Figure 6(b) shows the performance of the Fed-Fi under the collusive sybil attacks. Firstly, it shows that the attack rate is inversely proportional to the accuracy. Secondly, with the adjustment of parameter p in the Fed-Fi (proportion of selection of important features), when p < 50%, the impact of the collusive sybil attacks is rapidly reduced, only 2%–4%; when p > 50%, the performance of Fed-Fi is the same as that of traditional malicious model detection algorithm. In summary, we can see that the collusive sybil attacks can significantly affect the accuracy of the global model. The existing malicious model detection algorithm cannot effectively defend against this attack. Fed-Fi can achieve high defense capability through important feature screening, but this also depends on the selection of parameter p. We believe that set different p for multiple sets of learning is a better solution to malicious attacks. If the accuracy of global model with varying values of p is considerable, it shows that the federated learning being attacked by the collusive sybils. If the impact of different p values on accuracy are limited, it shows that there is no collusive sybil attacks or it has been filtered.

Table 2 shows the comparison of accuracy and attack rate between Fed-Fi and other algorithms. From the table, it can be seen that the accuracy of Fed-Fi under collusive sybil attacks is 90.45%, while Fool Golds algorithm and HMFL algorithm are bare unable to resist this attack. Its attack rate is as high as 91.17% and 90.56%. Experimental results have shown that Fed-Fi is an effective malicious model detection algorithm.

6. Conclusions

With the rise of people’s awareness of privacy and the restrictions of data security laws, the traditional pattern could be adapted to some new data security exchange scenarios. As a result, more and more users refuse to share private data in their region due to privacy security concerns. As a new paradigm in data security exchange, federated learning can realize cross-domain collaborative analysis without multiparty data aggregation. It is considered to be the most promising direction for data security exchange. Aiming at the collusive sybil attacks scenario, we propose Fed-Fi based on the importance of features. In this paper, we show the effectiveness of this detection method. Firstly, we screen important features through feature importance reasoning method based on LRP. Then, we compare the similarity based on Hamming distance between important features and adjust the model learning rate adaptively.

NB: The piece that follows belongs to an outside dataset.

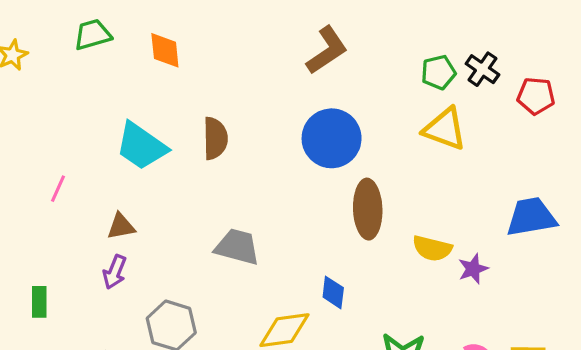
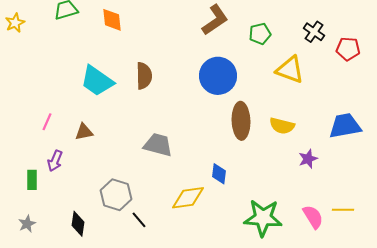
green pentagon: (438, 72) -> (260, 34), moved
pink line: (58, 189) -> (47, 122), moved
yellow semicircle: (432, 248) -> (282, 126), moved
purple arrow: (115, 272) -> (55, 161), moved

On the other hand, the Fed-Fi still has some shortcomings. For example, the server needs to set a reasonable detection threshold p. If the threshold is set unreasonably, the detection efficiency of the server will decrease. In this regard, we believe that multiple sets of detection thresholds p can enhance the credibility of the detection algorithm. In the future, we will also evaluate more malicious model detection algorithms and further expand sybil’s attack capabilities and attack scenarios and explore more efficient malicious detection algorithms.

Data Availability

The data used to support the findings of this study are available from the first author upon request.

Conflicts of Interest

The authors declare that they have no conflicts of interest regarding the publication of this paper.